If customers opt to pack their own columns, companies like Bio-Rad have specialists on hand to help process design scientists from the outset. “Packing is important,” emphasizes Snyder. “Our scientists will spend time on-site with the customer and help them pack their columns for the first time.” They will also help troubleshoot issues or improve aspects of the workflow. “We have personnel who’ve been in the biopharma industry for a long time and have a lot of expertise in our resins; they are available worldwide to show researchers how to use them optimally,” Snyder says, adding, “It’s important to have a good working relationship with the resin manufacturer.”
GE has similar support services available in the form of a global team of chromatography specialists. These experts are locally based in all the regions GE serves, and they are available early in the process to help customers with their process design. GE also has several Fast Trak Centers around the globe where customers can receive hands-on help to set up a chromatography process with just a small sample of their target protein. These Fast Trak Centers also provide more detailed training in the form of residential courses throughout the year.
By the time a process is ready to transition to production scale, all the major steps and kinks will have already been worked out in the stages described above.
Important operating windows are created at the lab scale. These include the ranges of pH and salt-concentration tolerance, which are then verified in the pilot-scale runs.
It is important to stress that these parameters need to be set early in the process, and scientists really need to push these ranges to their limits. “A problem that sometimes occurs is when designers make buffer ranges too tight, or that require a degree of accuracy that is not possible on the production floor,” says Snyder. For example, pH ranges that are easily achievable at lab scale are much more difficult to achieve at production scale, where perhaps thousands of liters of buffer are in use. Snyder advises, “To really have a smooth transition to the manufacturing scale, the key is to set realistic parameters. Decide which ranges are critical and which aren’t.”
Struggling to settle on operating parameters?
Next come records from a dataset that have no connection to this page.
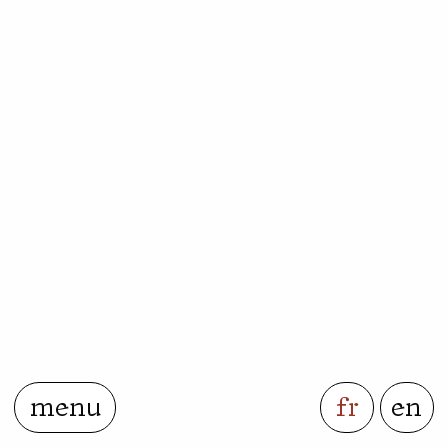
menu
fr
en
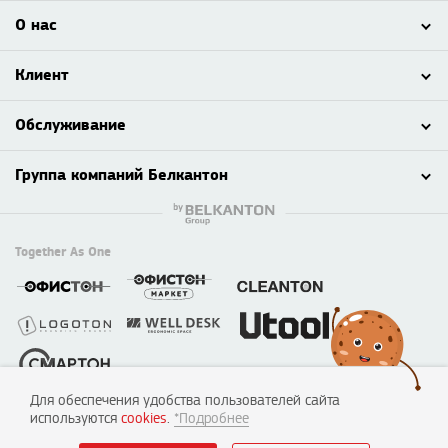
О нас
Клиент
Обслуживание
Группа компаний Белкантон
Together As One
Для обеспечения удобства пользователей сайта
© 2003 - 2026 ООО «Смартон», Логотон™
используются
cookies
.
*Подробнее
220138, г. Минск, пер. Липковский, д. 22, каб. 50
УНП №190635842, 04.07.2005, Мингорисполком.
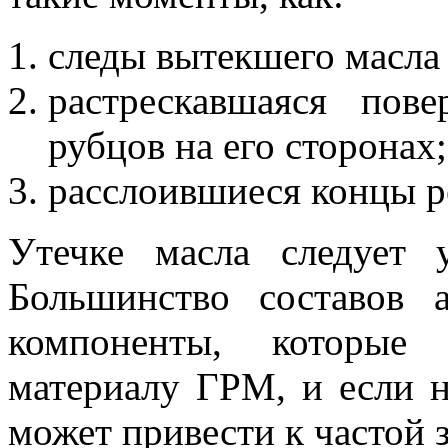
следы вытекшего масла 
растрескавшаяся пов
рубцов на его сторонах;
расслоившиеся концы р
Утечке масла следует 
Большинство составов 
компоненты, которые 
материалу ГРМ, и если н
может привести к частой 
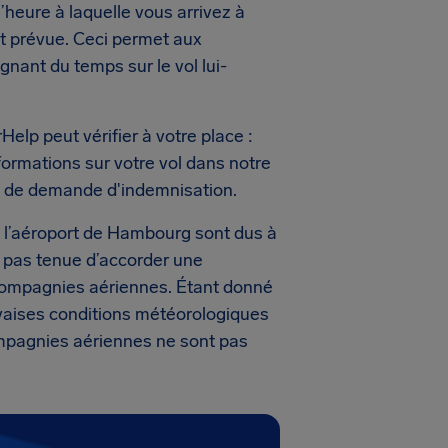
’heure à laquelle vous arrivez à
ent prévue. Ceci permet aux
ant du temps sur le vol lui-
rHelp peut vérifier à votre place :
nformations sur votre vol dans notre
s de demande d'indemnisation.
de l’aéroport de Hambourg sont dus à
 pas tenue d’accorder une
 compagnies aériennes. Étant donné
uvaises conditions météorologiques
compagnies aériennes ne sont pas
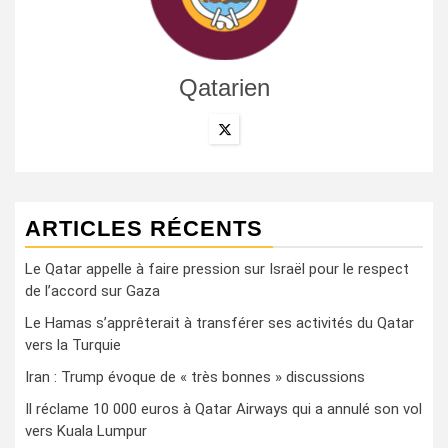
Qatarien
ARTICLES RÉCENTS
Le Qatar appelle à faire pression sur Israël pour le respect
de l’accord sur Gaza
Le Hamas s’apprêterait à transférer ses activités du Qatar
vers la Turquie
Iran : Trump évoque de « très bonnes » discussions
Il réclame 10 000 euros à Qatar Airways qui a annulé son vol
vers Kuala Lumpur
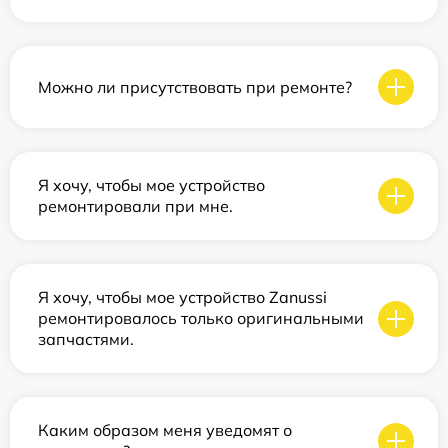
Можно ли присутствовать при ремонте?
Я хочу, чтобы мое устройство
ремонтировали при мне.
Я хочу, чтобы мое устройство Zanussi
ремонтировалось только оригинальными
запчастями.
Каким образом меня уведомят о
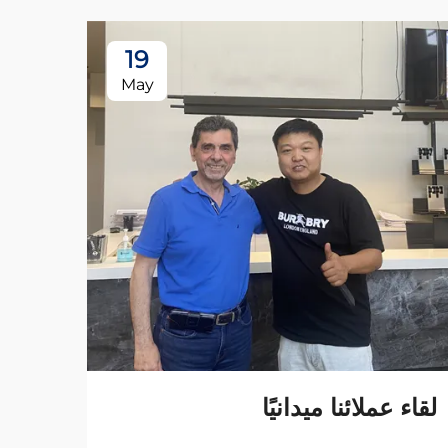
19
May
لقاء عملائنا ميدانيًا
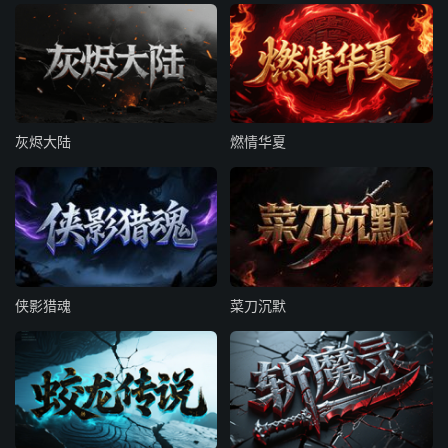
灰烬大陆
燃情华夏
侠影猎魂
菜刀沉默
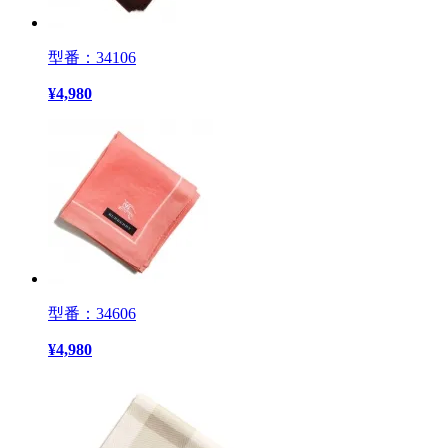
型番：34106
¥
4,980
型番：34606
¥
4,980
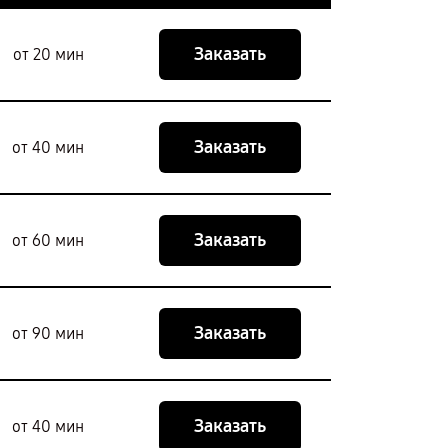
Заказать
от 20 мин
Заказать
от 40 мин
Заказать
от 60 мин
Заказать
от 90 мин
Заказать
от 40 мин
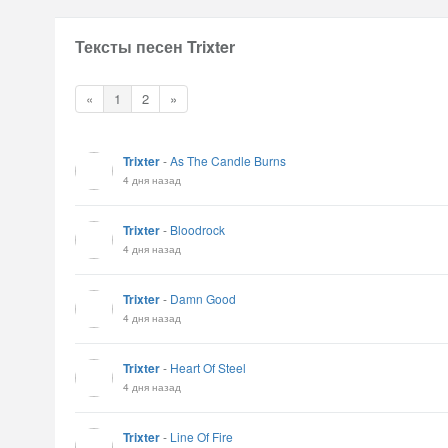
Тексты песен Trixter
«
1
2
»
Trixter
-
As The Candle Burns
4 дня назад
Trixter
-
Bloodrock
4 дня назад
Trixter
-
Damn Good
4 дня назад
Trixter
-
Heart Of Steel
4 дня назад
Trixter
-
Line Of Fire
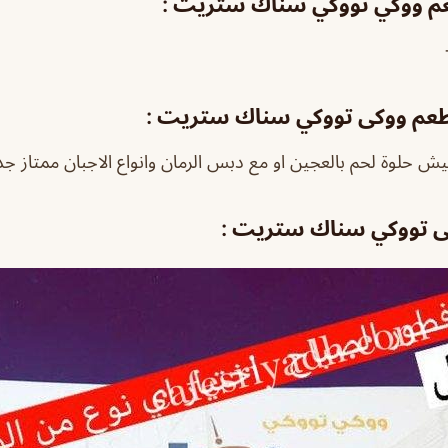
عم ووكي تووكي سناك ستريت :
عم ووكى تووكي سناك ستريت :
يش حلوة لحم بالعجين او مع دبس الرمان وانواع الاجبان ممتاز جدا 
ى تووكي سناك ستريت :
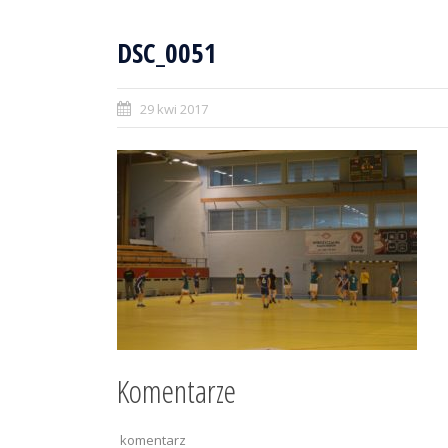
DSC_0051
29 kwi 2017
Komentarze
komentarz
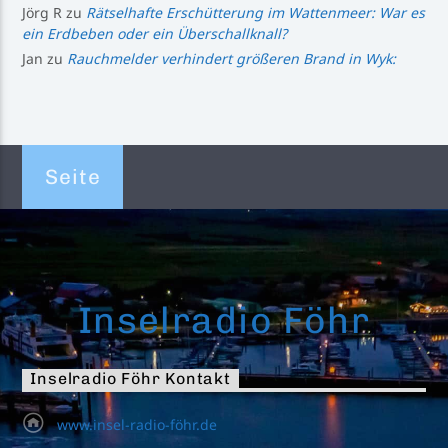
Jörg R
zu
Rätselhafte Erschütterung im Wattenmeer: War es
ein Erdbeben oder ein Überschallknall?
Jan
zu
Rauchmelder verhindert größeren Brand in Wyk:
Seite
Inselradio Föhr
Inselradio Föhr Kontakt
www.insel-radio-föhr.de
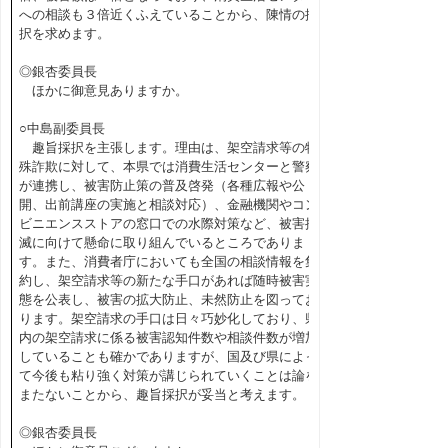
への相談も３倍近くふえていることから、陳情の採
択を求めます。
◎銀杏委員長
ほかに御意見ありますか。
○中島副委員長
趣旨採択を主張します。理由は、架空請求等の特
殊詐欺に対して、本県では消費生活センターと警察
が連携し、被害防止策の普及啓発（各種広報や公
開、出前講座の実施と相談対応）、金融機関やコン
ビニエンスストアの窓口での水際対策など、被害撲
滅に向けて懸命に取り組んでいるところでありま
す。また、消費者庁においても全国の相談情報を集
約し、架空請求等の新たな手口があれば随時被害実
態を公表し、被害の拡大防止、未然防止を図ってお
ります。架空請求の手口は日々巧妙化しており、県
内の架空請求に係る被害認知件数や相談件数が増加
していることも確かでありますが、国及び県によっ
て今後も粘り強く対策が講じられていくことは論を
またないことから、趣旨採択が妥当と考えます。
◎銀杏委員長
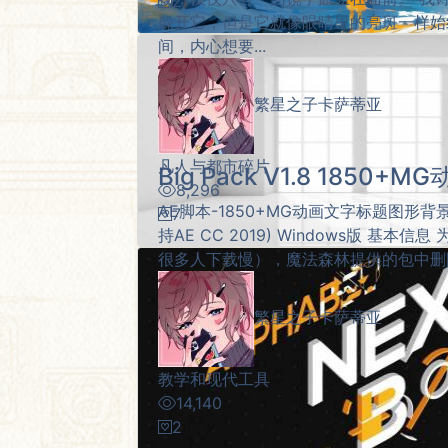
2
躲开它，但是它就像眼睛里的亮斑一样始
间，内心想要...
繁星之子卡萨蒂亚
凡人与都市碎片
Big Pack V1.8 1850+
8,296
AE脚本-1850+MG动画文字标题图形背景
7
持AE CC 2019) Windows版 基
很多人下载慢），魔法森林提供的包中删除了
繁星之子卡萨蒂亚
教学和现代工具
14,140
2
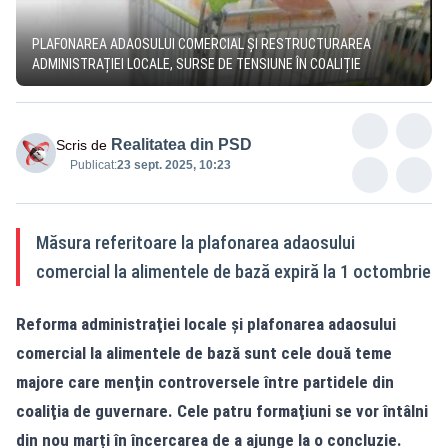
PLAFONAREA ADAOSULUI COMERCIAL ȘI RESTRUCTURAREA
ADMINISTRAȚIEI LOCALE, SURSE DE TENSIUNE ÎN COALIȚIE
Realitatea din PSD
Scris de
Publicat:
23 sept. 2025, 10:23
Măsura referitoare la plafonarea adaosului
comercial la alimentele de bază expiră la 1 octombrie
Reforma administraţiei locale şi plafonarea adaosului
comercial la alimentele de bază sunt cele două teme
majore care menţin controversele între partidele din
coaliţia de guvernare. Cele patru formaţiuni se vor întâlni
din nou marți în încercarea de a ajunge la o concluzie.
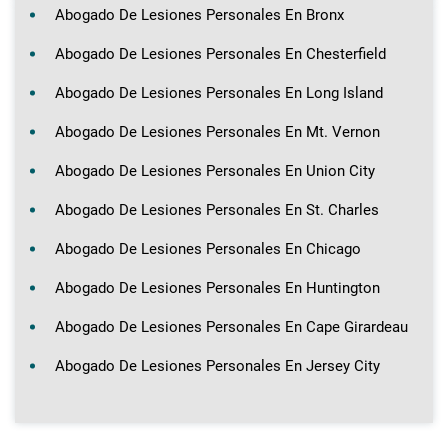
Abogado De Lesiones Personales En Bronx
Abogado De Lesiones Personales En Chesterfield
Abogado De Lesiones Personales En Long Island
Abogado De Lesiones Personales En Mt. Vernon
Abogado De Lesiones Personales En Union City
Abogado De Lesiones Personales En St. Charles
Abogado De Lesiones Personales En Chicago
Abogado De Lesiones Personales En Huntington
Abogado De Lesiones Personales En Cape Girardeau
Abogado De Lesiones Personales En Jersey City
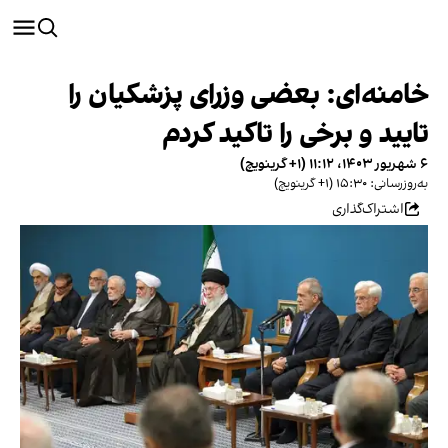
خامنه‌ای: بعضی وزرای پزشکیان را
تایید و برخی را تاکید کردم
۶ شهریور ۱۴۰۳، ۱۱:۱۲ (‎+۱ گرینویچ)
به‌روزرسانی: ۱۵:۳۰ (‎+۱ گرینویچ)
اشتراک‌گذاری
Several pieces of chromatography-modeling software are available to help you calculate them to a high degree of accuracy using statistical and theoretical plate modeling. During early process development, GE’s free Assist software supports the PreDictor workflow from setup of experimental design to data evaluation. It guides the user through the experimental workflow, assists in setting up experiments, keeps track of all data produced and supports evaluation of data. During later stages of development, UNICORN system control software (included with all ÄKTA systems) provides built-in knowledge for planning and controlling runs as well as analyzing results from chromatography, bioreactor and filtration systems. Other software offerings in this space are GoSilico’s Chrome X, AspenTech’s Aspen Chromatography™ platform and DryLab, which was developed by the Molnár-Institute for Applied Chromatography.
Most, if not all of these software options enable the user to keep detailed GMP method documentation, which is another important factor in process transfer. “You really need to keep good records,” says Snyder. “To make the transition to production scale as quick and efficient as possible, you need to keep a thoroughly documented process history.”
The limits to optimizing protein-purification workflow are really left to the imagination of researchers. Tool providers continue to provide advances to the technology that offer better selection specificity, improved isolation yields and greater sample throughput. Together, these improvements are helping scientists to be more efficient in their protein-purification workflows, and that will translate into both time and cost savings and ultimately better characterization of target proteins.